WORK ITEM:
Your answer should be the number of lines in the listing that hold the string "Power", with no other words.

MATERIAL TO PROCESS:

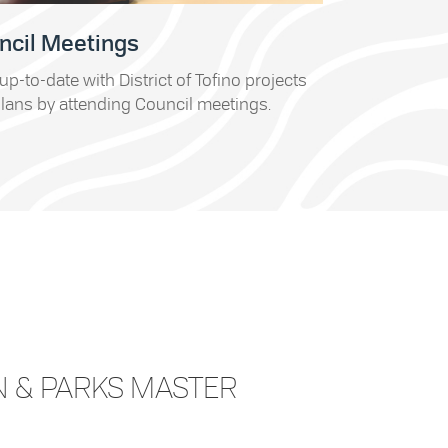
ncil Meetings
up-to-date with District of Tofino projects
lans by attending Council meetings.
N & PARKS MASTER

...

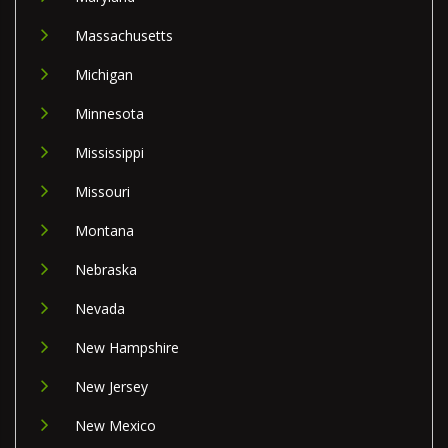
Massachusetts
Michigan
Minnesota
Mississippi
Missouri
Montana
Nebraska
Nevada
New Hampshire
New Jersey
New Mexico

---

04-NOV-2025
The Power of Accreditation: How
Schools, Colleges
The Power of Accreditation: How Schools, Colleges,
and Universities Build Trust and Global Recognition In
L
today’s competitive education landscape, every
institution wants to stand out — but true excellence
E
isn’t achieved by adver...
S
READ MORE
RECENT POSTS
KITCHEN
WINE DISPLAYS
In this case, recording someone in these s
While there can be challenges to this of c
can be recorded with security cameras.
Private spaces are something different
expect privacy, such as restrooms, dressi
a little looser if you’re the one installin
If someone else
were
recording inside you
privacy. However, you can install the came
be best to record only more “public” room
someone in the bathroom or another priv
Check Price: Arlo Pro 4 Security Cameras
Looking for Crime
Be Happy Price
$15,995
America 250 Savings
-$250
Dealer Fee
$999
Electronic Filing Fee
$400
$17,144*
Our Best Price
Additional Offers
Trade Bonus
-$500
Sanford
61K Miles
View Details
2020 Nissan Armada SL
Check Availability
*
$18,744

SOLUTION BELOW:
2